Since 2009, China has become the biggest world market for automobile production and sales, overtaking the USA. Such an impressive growth has been achieved in less than 30 years, after China’s opening up to the outside world in 1978. Multinational corporations (MNCs), domestic companies and governments have jointly contributed to the industrialization of Chinese automotive industry. MNCs made significant strategic changes since the 1980s, by taking into account the emergence of Chinese competitors, changing consumer’s needs and governmental policies. Chinese companies, including newcomers in the late 1990s such as Geely or BYD, have demonstrated their astonishing capability of catching up. Central and regional governments and central ministries strive to balance between intervention and liberalization by taking into account the dynamics of firms and international institutions like World Trade Organisation (WTO).
Meanwhile, the Chinese automotive industry is full of challenges and contradictions.
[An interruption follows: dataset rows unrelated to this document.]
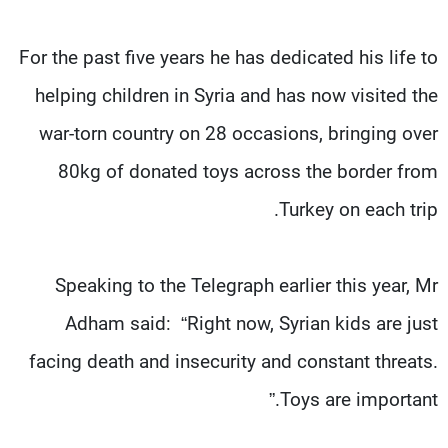
For the past five years he has dedicated his life to
helping children in Syria and has now visited the
war-torn country on 28 occasions, bringing over
80kg of donated toys across the border from
Turkey on each trip.
Speaking to the Telegraph earlier this year, Mr
Adham said: “Right now, Syrian kids are just
facing death and insecurity and constant threats.
Toys are important.”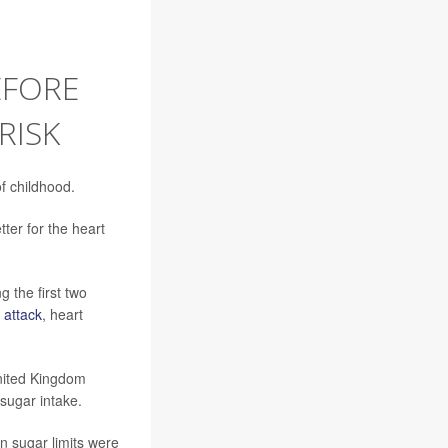
EFORE
RISK
f childhood.
ter for the heart
 the first two
 attack
, heart
United Kingdom
 sugar intake.
n sugar limits were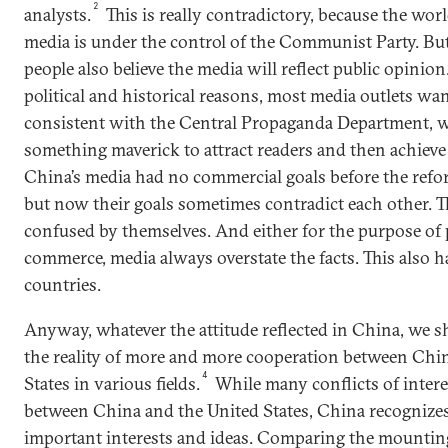
2
analysts.
This is really contradictory, because the worl
media is under the control of the Communist Party. But
people also believe the media will reflect public opinion.
political and historical reasons, most media outlets wa
consistent with the Central Propaganda Department, w
something maverick to attract readers and then achieve
China’s media had no commercial goals before the ref
but now their goals sometimes contradict each other. T
confused by themselves. And either for the purpose of
commerce, media always overstate the facts. This also 
countries.
Anyway, whatever the attitude reflected in China, we 
the reality of more and more cooperation between Chi
4
States in various fields.
While many conflicts of intere
between China and the United States, China recognizes 
important interests and ideas. Comparing the mountin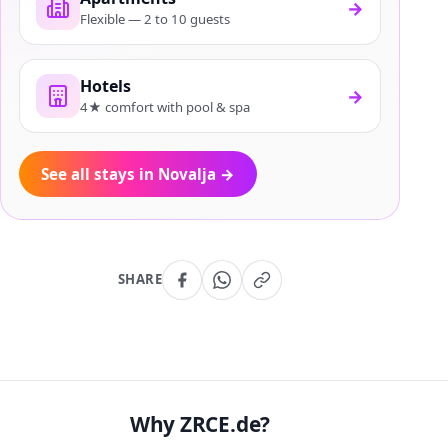
→
Flexible — 2 to 10 guests
Hotels
→
4★ comfort with pool & spa
See all stays in Novalja
→
SHARE
Why ZRCE.de?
Foreign OEMs have to cope with the second best choice of “joint ventures” imposed by Chinese regulations, while accelerating the introduction of cars with cutting edge technology. Local OEMs are highly innovative in building intrinsic brands, although they are increasingly dependent towards foreign tier-one suppliers when targeting medium to luxury sedans.
Central government set up industrial policies to rationalize a highly fragmented industry, while regional governments are competing with each other to build local automotive clusters. Chinese consumers are becoming more exigent while talent shortages in distribution network are affecting the brand value of cars. In-depth academic research on China automotive industry is lacking. The objective of this special issue is to narrow this gap.
Papers to be included in this special issue should be focused on one or more of the following subjects (the list is indicative rather than exhaustive):
- Joint ventures between Chinese and foreign carmakers: strategies, cooperation and competition.
- Local players' governance and ownership
- Vertical relationship between OEM and suppliers
- Markets, consumers behaviour, distribution network
- Innovation, R&D, catching up, and leapfrogging, new energy vehicles
- Industrial policies, regulations, and local dynamics
Deadline for (extended) abstract submission: 31 March 2011
Response by guest editors: 30 April 2011
Special Issue Session of GERPISA to be held in Paris: 8/9/10 June 2011 (see below)
Deadline for full paper submission (incorporating discussion comments): 31 August 2011
We propose to hold a Special Issue session for the 19th GERPISA International Colloquium, June, 2011 in Paris (more details will be communicated in the coming two months). Papers will be reviewed and discussed by special issue editors. While all submitted papers will go through the regular double-blind journal review process, we believe that a face-to-face encounter at such a special issue session will result in better papers. Participation in the GERPISA session will not be a necessary condition for acceptance into the Special Issue, but we will strongly encourage all potential authors to attend the GERPISA session.